North Carolina recently came close to passing Medicaid expansion, which would have covered over 600,000 additional residents. The Senate and House needed to negotiate details between their respective versions of expansion. Negotiations were unsuccessful, largely due to opposition from the state’s hospital association, Axios reports. Why would hospitals oppose Medicaid expansion, which would greatly reduce their burden of uncompensated care? Because the Medicaid expansion deal was packaged with changes to the state’s “certificate of need” laws. Here’s more about these laws and why they matter for Medicaid expansion in NC.
“Certificate of Need” Laws: Well-intentioned monopoly-makers
“Certificate of Need” laws were created with the intention to curb medical overuse and health care costs. They prohibit healthcare providers from buying expensive equipment (like building a proton beam center) or expanding their practice without first proving the need to do so. The laws are administered on a state level.

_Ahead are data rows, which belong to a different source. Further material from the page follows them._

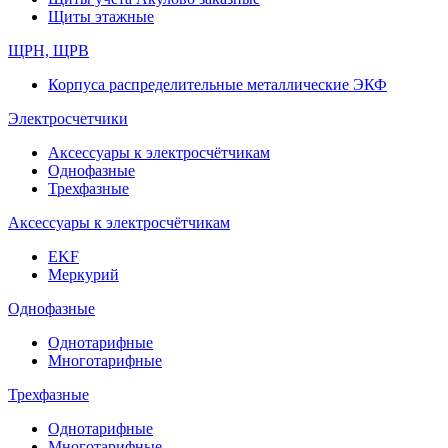
Щиты этажные
ЩРН, ЩРВ
Корпуса распределительные металлические ЭКФ
Электросчетчики
Аксессуары к электросчётчикам
Однофазные
Трехфазные
Аксессуары к электросчётчикам
EKF
Меркурий
Однофазные
Однотарифные
Многотарифные
Трехфазные
Однотарифные
Многотарифные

Good intentions do not ensure good outcomes, however. Certificates of Need (CONs) can be corrupted and facilitate non-competitive behavior. This matters because expensive elective procedures are what drives hospital profits – if only larger organizations can install the expensive equipment needed to perform these procedures, it sets up a profitable monopoly with high barriers to entry. This can also choke out smaller providers if they cannot perform those profitable elective procedures, resulting in reduced access to care.
In North Carolina, the CON laws are particularly restrictive. The Senate’s version of the bill would have loosened CON laws, which threatens the monopoly. The North Carolina hospital association’s opposition to the expansion bill was due to the one and only reason any organization makes their decisions – profits. Loosening CON laws mean the larger, more profitable hospitals may have to share a slice of the pie.
The “hospital cartel”
Hospitals blocking Medicaid expansion is the latest example of NC hospitals using their power to keep control over the market. It’s no wonder some frustrated policymakers refer to NC hospitals as a “cartel.”
“A cartel is defined as an association which is formed to restrict competition or raise prices. We have seen the cartelization of healthcare in North Carolina because they control the supply of healthcare through the certificate of need…they control the access, the quality, the price.”
-NC State Treasurer Dale Folwell at the Lown Institute’s Fair Share Spending 2022 event
Our system is broken for everyone
The fact that hospitals would rather protect their monopoly on ambulatory surgery and other high-margin procedures than expand basic care coverage to hundreds of thousands of people shows that something is terribly wrong with our healthcare system. Our system values and incentivizes elective care for privately-insured people more than anything else — it is the key to profitability for hospitals, which is why they won’t let it go.
If we had equal rates of reimbursement for all people, regardless of insurance status, and payments based on value rather than volume, Medicaid patients would be more attractive to hospitals and they would likely push harder for Medicaid expansion. But that doesn’t mean we should let these hospitals off the hook just because they claim that loosening the CON laws would make it harder for them to stay afloat financially. Overall, nonprofit hospitals in NC have a $366 million fair share deficit — meaning their tax breaks are worth that much more than their community benefit spending. Many NC hospitals have profits to spare, and should prioritize increasing coverage for uninsured people in the state over their bottom line.